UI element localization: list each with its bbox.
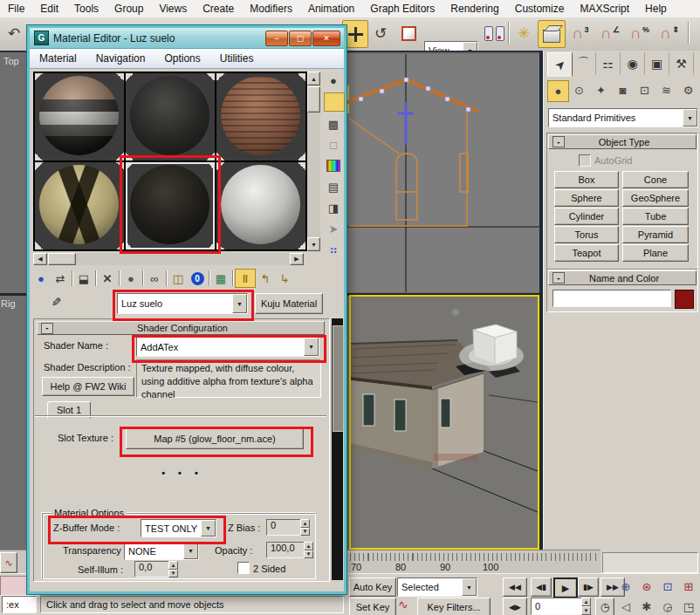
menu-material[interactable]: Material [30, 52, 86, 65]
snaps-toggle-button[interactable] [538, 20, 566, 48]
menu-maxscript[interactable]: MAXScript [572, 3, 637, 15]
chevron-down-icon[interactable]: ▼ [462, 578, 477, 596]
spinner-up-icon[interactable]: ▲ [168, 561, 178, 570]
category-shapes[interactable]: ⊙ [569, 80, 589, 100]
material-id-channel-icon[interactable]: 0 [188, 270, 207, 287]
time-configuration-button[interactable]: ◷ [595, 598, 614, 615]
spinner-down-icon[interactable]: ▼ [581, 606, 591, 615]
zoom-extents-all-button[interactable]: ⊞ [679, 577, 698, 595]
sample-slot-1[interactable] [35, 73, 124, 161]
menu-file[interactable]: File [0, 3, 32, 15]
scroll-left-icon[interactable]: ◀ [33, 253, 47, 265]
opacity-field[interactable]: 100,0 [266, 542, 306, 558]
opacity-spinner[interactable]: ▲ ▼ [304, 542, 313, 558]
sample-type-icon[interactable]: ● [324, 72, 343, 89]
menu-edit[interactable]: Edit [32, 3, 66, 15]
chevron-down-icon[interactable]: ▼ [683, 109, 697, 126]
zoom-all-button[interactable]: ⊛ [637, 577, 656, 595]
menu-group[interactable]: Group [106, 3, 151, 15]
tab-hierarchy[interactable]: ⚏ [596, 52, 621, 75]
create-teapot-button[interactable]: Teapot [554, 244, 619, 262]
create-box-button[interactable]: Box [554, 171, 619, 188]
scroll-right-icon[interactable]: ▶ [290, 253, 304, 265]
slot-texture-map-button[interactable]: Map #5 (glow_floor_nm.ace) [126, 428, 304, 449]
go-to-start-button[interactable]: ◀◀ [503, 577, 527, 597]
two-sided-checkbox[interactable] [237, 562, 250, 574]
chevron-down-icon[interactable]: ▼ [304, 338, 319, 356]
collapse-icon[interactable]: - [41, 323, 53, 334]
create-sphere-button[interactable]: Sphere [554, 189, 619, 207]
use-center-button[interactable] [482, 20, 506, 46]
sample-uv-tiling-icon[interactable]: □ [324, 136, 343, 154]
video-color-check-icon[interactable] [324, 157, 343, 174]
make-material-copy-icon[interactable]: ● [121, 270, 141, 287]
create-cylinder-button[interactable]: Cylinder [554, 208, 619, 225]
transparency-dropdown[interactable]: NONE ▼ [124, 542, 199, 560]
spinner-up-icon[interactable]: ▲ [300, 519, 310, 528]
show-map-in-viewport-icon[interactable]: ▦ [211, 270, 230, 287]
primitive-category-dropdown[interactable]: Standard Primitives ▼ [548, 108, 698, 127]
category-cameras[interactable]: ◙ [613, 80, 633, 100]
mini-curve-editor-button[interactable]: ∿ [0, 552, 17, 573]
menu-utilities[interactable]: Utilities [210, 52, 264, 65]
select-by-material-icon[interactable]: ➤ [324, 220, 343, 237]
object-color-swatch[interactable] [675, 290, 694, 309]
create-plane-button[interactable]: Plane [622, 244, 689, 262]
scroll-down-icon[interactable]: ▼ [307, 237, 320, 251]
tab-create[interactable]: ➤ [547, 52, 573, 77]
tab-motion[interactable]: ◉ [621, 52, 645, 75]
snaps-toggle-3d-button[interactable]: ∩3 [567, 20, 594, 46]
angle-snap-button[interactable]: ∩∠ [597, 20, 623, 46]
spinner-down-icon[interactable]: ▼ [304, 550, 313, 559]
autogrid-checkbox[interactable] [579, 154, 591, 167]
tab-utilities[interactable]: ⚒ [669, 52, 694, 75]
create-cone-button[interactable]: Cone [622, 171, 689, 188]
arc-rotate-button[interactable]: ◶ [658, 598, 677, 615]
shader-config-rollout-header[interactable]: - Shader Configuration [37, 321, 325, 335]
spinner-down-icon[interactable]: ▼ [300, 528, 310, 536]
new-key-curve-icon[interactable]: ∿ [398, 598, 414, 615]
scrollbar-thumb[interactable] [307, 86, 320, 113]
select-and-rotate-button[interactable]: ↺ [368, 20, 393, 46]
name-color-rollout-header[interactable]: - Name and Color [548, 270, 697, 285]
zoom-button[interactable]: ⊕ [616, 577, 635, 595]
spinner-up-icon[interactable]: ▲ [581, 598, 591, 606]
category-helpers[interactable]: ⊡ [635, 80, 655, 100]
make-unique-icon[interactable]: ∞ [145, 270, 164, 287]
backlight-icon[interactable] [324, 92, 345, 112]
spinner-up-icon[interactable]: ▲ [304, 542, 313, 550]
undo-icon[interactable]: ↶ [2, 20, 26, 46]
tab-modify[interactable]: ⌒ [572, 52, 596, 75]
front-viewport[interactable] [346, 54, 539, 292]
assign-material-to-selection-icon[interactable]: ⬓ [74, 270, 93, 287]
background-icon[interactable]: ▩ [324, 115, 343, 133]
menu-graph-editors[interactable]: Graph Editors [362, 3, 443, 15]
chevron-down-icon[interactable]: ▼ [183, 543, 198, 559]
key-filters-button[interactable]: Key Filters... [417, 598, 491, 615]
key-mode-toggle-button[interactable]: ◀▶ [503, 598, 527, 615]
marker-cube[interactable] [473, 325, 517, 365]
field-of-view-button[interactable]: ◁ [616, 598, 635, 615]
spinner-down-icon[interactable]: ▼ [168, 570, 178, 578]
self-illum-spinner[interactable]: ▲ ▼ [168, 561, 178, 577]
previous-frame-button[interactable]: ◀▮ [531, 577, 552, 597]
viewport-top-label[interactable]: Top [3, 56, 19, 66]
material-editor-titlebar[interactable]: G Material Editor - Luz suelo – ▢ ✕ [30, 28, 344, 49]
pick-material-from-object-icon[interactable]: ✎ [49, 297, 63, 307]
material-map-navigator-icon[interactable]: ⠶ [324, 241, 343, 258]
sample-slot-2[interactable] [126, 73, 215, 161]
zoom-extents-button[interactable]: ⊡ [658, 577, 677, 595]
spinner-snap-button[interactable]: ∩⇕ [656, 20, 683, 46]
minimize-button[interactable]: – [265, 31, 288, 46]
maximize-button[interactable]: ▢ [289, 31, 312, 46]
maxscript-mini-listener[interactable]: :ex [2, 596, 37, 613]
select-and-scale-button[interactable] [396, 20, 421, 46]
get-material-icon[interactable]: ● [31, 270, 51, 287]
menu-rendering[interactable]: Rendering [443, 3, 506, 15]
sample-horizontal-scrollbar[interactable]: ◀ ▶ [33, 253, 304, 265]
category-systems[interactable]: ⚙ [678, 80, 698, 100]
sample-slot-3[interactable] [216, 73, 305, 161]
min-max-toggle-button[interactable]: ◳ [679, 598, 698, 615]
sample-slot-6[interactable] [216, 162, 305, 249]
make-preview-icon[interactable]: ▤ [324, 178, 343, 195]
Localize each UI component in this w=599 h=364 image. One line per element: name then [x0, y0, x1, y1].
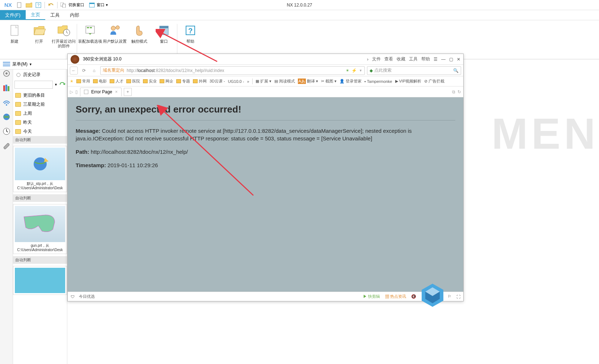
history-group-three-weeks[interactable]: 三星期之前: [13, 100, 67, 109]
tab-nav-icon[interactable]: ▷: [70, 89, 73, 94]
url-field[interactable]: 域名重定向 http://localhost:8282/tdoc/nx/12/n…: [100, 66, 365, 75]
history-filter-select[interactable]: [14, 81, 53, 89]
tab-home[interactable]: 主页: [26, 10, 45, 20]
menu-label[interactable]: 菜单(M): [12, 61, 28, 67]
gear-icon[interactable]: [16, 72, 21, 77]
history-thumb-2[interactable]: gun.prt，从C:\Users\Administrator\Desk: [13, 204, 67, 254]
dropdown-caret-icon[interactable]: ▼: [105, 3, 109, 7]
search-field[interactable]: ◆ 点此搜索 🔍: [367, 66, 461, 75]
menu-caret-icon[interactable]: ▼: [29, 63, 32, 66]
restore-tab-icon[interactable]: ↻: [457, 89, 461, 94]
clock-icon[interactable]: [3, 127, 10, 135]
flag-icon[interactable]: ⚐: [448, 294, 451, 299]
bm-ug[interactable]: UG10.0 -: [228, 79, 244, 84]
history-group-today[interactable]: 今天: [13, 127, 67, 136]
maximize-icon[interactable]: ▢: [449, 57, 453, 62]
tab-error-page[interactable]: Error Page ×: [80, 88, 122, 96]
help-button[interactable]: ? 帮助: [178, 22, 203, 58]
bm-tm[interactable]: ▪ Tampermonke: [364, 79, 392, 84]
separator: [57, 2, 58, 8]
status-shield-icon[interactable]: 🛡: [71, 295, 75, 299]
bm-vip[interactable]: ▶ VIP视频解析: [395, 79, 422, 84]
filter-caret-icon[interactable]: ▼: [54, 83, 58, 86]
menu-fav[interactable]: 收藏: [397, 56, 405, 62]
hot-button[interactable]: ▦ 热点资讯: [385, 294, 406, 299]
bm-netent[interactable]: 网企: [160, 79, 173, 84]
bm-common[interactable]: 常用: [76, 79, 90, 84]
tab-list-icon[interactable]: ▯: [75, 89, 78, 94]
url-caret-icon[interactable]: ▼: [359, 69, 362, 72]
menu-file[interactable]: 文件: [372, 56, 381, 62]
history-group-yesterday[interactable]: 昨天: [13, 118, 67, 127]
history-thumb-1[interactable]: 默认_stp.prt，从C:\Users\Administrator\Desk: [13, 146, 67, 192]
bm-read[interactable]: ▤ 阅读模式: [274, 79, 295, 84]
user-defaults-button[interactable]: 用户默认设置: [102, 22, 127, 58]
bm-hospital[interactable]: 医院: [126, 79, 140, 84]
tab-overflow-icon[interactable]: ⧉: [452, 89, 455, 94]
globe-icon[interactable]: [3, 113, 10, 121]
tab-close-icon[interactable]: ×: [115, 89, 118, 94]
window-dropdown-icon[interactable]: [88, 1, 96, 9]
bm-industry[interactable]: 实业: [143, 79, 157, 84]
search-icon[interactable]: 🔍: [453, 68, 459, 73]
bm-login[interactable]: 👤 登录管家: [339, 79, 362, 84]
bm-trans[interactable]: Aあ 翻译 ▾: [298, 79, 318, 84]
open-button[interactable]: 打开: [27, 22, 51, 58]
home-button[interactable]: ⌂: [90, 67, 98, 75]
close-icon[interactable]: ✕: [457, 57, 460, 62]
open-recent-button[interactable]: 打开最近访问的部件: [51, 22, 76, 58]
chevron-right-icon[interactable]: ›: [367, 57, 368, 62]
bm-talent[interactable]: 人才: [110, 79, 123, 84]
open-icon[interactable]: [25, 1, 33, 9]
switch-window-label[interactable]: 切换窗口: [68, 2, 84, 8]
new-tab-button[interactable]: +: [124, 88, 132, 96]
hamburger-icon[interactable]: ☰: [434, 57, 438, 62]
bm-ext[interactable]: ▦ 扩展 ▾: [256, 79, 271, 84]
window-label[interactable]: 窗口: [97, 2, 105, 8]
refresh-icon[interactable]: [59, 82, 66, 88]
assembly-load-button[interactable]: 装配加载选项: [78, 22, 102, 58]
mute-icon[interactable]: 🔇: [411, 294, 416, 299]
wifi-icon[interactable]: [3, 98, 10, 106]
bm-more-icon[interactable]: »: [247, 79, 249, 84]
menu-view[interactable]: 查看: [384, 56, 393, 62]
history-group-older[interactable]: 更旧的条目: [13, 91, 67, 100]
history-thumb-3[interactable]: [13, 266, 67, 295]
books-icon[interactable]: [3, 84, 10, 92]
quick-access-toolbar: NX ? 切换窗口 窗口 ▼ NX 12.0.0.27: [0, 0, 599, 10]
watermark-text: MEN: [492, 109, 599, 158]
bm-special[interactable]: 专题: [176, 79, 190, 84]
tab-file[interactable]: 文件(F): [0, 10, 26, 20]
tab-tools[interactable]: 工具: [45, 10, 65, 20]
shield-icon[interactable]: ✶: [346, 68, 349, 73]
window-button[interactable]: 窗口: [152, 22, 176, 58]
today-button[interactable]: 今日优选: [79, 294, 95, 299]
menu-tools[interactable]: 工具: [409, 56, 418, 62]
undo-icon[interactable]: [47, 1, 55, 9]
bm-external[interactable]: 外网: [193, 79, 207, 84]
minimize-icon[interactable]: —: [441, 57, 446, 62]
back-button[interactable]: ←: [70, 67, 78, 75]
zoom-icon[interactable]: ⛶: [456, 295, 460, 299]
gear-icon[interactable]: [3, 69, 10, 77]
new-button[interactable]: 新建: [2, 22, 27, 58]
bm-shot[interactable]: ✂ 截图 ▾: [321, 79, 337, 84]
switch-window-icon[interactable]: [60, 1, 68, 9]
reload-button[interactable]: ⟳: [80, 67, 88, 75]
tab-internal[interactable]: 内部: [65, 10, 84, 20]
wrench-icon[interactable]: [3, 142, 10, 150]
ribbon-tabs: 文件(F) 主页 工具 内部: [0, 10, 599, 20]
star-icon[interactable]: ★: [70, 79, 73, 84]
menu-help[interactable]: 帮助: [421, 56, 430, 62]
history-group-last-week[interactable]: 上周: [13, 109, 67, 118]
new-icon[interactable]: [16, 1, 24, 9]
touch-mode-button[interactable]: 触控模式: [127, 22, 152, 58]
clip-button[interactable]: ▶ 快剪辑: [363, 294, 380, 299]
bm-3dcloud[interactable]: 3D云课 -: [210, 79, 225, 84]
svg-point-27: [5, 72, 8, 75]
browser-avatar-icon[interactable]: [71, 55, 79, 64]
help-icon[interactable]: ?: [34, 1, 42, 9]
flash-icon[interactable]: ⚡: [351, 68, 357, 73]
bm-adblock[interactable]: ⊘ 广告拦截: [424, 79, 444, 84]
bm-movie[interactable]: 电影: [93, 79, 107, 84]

────────

- _ABOUT THIS TASK_
Filter the listing for the word "zoom" and copy every line that holds it.

- _RESPONSE BOX_
zoom-extents-all-button[interactable]: ⊞ [679, 577, 698, 595]
zoom-all-button[interactable]: ⊛ [637, 577, 656, 595]
zoom-button[interactable]: ⊕ [616, 577, 635, 595]
zoom-extents-button[interactable]: ⊡ [658, 577, 677, 595]
zoom-icon[interactable]: ⛶: [456, 295, 460, 299]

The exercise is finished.